Die Klägerin hat auch Anspruch auf Erstattung der Abmahnkosten in Höhe von jeweils 215,- € für beide Rechtsverletzungen gemäß § 97 a Abs. 1 S. 2 UrhG . Die Einschaltung eines Rechtsanwalts zur zweckentsprechenden Rechtsverfolgung ist bei Urheberrechtsverletzungen regelmäßig erforderlich, da einfache Fälle im Urheberrecht kaum angenommen werden können (Nordemann in Fromm/Nordemann § 97 a UrhG Rn. 38, 39).
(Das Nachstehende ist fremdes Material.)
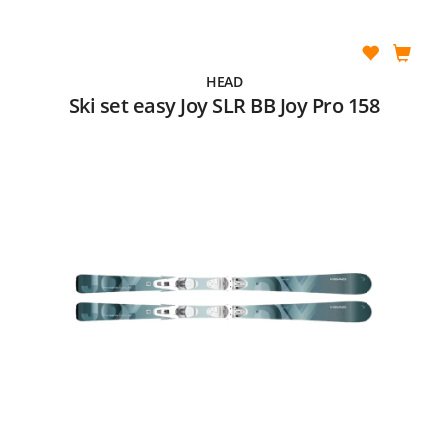
HEAD
Ski set easy Joy SLR BB Joy Pro 158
Eine Erstattungspflicht besteht auch, wenn sich der Rechtsanwalt selbst vertritt (Palandt/Grüneberg, BGB, 74. Aufl.; § 249 Rn. 57 m.w.N.). Soweit der Bundesgerichtshof im Falle des Selbstauftrags ausnahmsweise einen Kostenerstattungsanspruch verneint hat (BGH GRUR 2004, 789, 790), ist der entschiedene Fall, in dem es um einen einfachen Verstoß gegen die Berufsordnung der Rechtsanwälte ging, mit dem vorliegenden Sachverhalt nicht zu vergleichen. Da die Klägerin hier den untersten Gegenstandswert für den Unterlassungsanspruch nach § 97 a Abs. 3 UrhG angesetzt hat, ist auch die geltend gemachte Höhe der Abmahnkosten nicht zu beanstanden (zum sonst üblichen Gegenstandswert vgl. AG Düsseldorf a. a. 0. Rn. 21).

 

Der Zinsanspruch ist gemäß §§ 286, 288, 291 BGB begründet.

 

Die Nebenentscheidungen beruhen auf §§ 91, 93, 708 Nr. 11, 711 ZPO. Ein sofortiges Anerkenntnis seitens des Beklagten liegt nicht vor, da er bereits vorprozessual zur Zahlung des Schadensersatzes aufgefordert wurde.